Listen to your audience

It’s not all about you! You need to be listening, watching trends, and ready to join in with conversations that link to your business area. You need to demonstrate passion and interest in your industry as well as being the experts in the field. Can you utilise social media as a customer service tool or to generate useful feedback for your business? Are there potential collaborators you can liaise with?

Stay up to date

There is always room to improve and broaden your knowledge, and social media can help you do that. By following people and interacting with them it can help you enhance what you already know. By sharing information with your online following; you will be constantly demonstrating to consumers that you are the experts in your industry.

Engage with you audience

Rather than being restricted to phone calls, letters, and emails, social media presents a new way to communicate with your customers, and attract a new audience. Everything you post is in the public eye so everyone can see how you treat your customers and target audience. Social media provide the perfect channel through wich you can build a brand and generate sales without ‘selling’

If you’re not a massive, well-known brand that gains fans and followers by the day and has a large offline presence too, you’re likely going to have to work far harder than you would a personal account. The skill is being innovative and creative in your content and being at the heart of discussions within your industry. All of this becomes far clearer once you have created your parameters – exactly what it is you are trying to gain by being on these ‘social’ networks.

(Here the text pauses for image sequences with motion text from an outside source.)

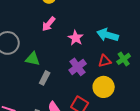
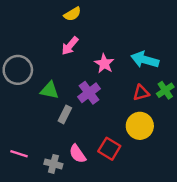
purple cross: (78, 67) -> (89, 93), moved

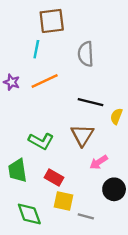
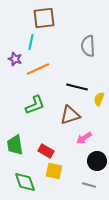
gray semicircle: (86, 54) -> (88, 46), moved
purple star: (12, 82) -> (15, 59), moved
brown triangle: (82, 135) -> (70, 115), turned 40
green L-shape: (41, 141) -> (35, 105), moved, turned -50
gray line: (86, 216) -> (89, 185), moved

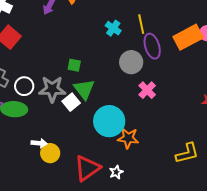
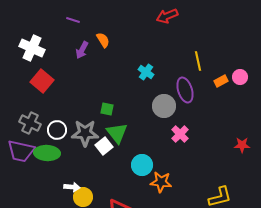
yellow line: (141, 24) -> (198, 61), moved
orange rectangle: (188, 37) -> (221, 81), size x0.5
cyan circle: (109, 121) -> (142, 165), size x0.7

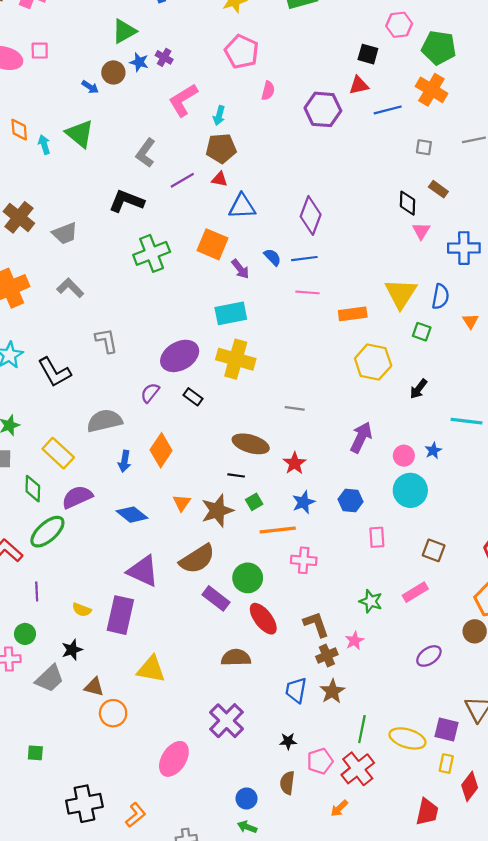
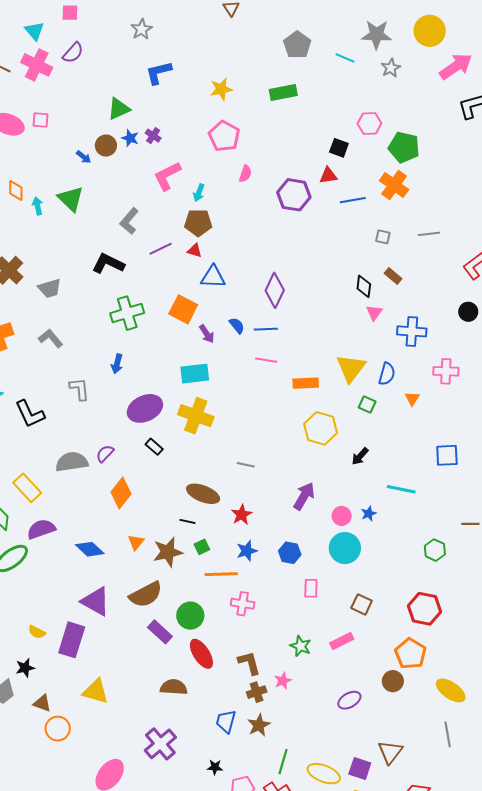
purple semicircle: (150, 393) -> (105, 454), moved
blue arrow: (124, 461) -> (117, 364), moved

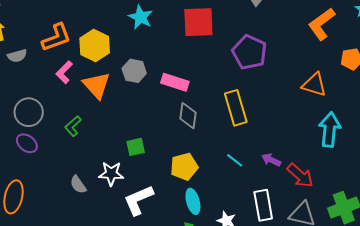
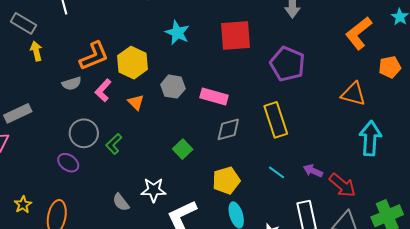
gray semicircle: (17, 56) -> (72, 84), moved
orange triangle: (97, 85) -> (136, 102), size x0.6
gray circle: (29, 112) -> (84, 133), moved
gray diamond: (188, 116) -> (228, 129), turned 68
green square: (136, 147) -> (183, 149), moved, turned -30

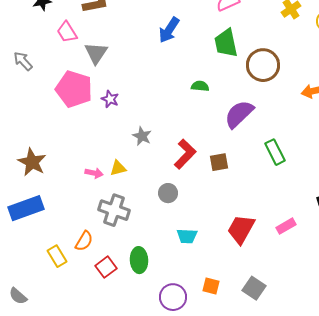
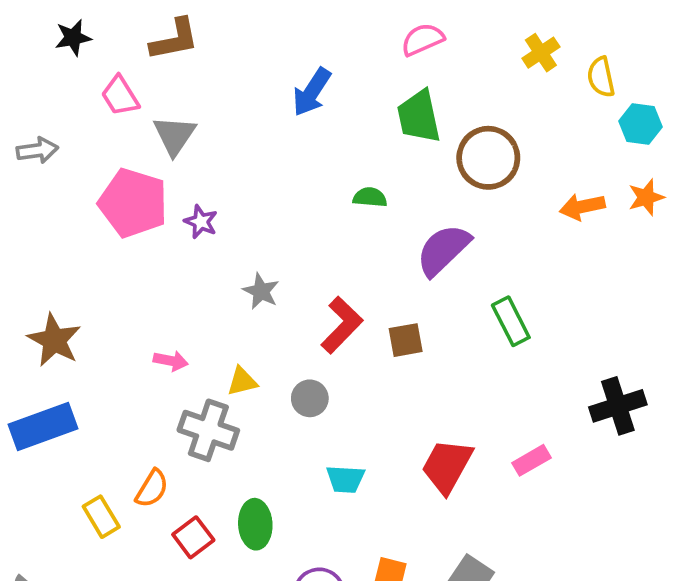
gray arrow: (23, 61) -> (37, 150), turned 125
yellow triangle: (118, 168) -> (242, 381), moved

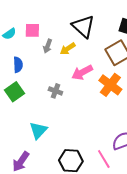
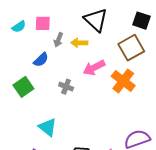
yellow arrow: (68, 49) -> (79, 43), turned 35
blue semicircle: (18, 65) -> (41, 60), moved, turned 49
cyan triangle: (38, 130) -> (48, 127), turned -36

So this is the really important bit:

Remember you’re here to influence people

It’s the 21st century; the digital age. Gone are the days when people opened a book to find out information, it’s all at the tips of our fingers on the internet. The same goes for finding products and services that people may want to use or buy – we run an internet search. But, by no means, is our research is less thorough. On the contrary, people utilise the wealth of information available to them to make an as informed decision as possible when it comes to spending their hard-earned cash. We want reviews of businesses, we want to know what experiences others have had with them but we also want to see what the business has to say for itself. More and more consumers are checking out the Facebook and Twitter pages of companies they are looking to buy from.

Don’t get left behind

Are you a business that has a number of competitors? Do you know if they have an online presence? If they have a well-developed online presence and are active on social media, they will appear more personable than your brand. If your audience is one that will be frequenting the internet either in their spare time or for work, you could be missing out on the opportunity to gain their business.

Start now

Make sure you have accounts on relevant social media platforms. Almost all businesses can benefit from a Facebook and Twitter account so they’re a good place to start. Make sure it looks the part and is complete; including graphics. Really think about how you want your business to come across to its audience and create a strategy.

Steph Jones.
Steph Jones

Head of Social

A hands-on Head of Social, with extensive experience across Charity, Retail and eCommerce, both agency side and client side, with brands such as WWF, Virgin Pure and Purity Brewing. Steph considers all facets of the customer journey through social and paid media, as well as creating engaging content in line with the business goals to capture attention and convert audiences.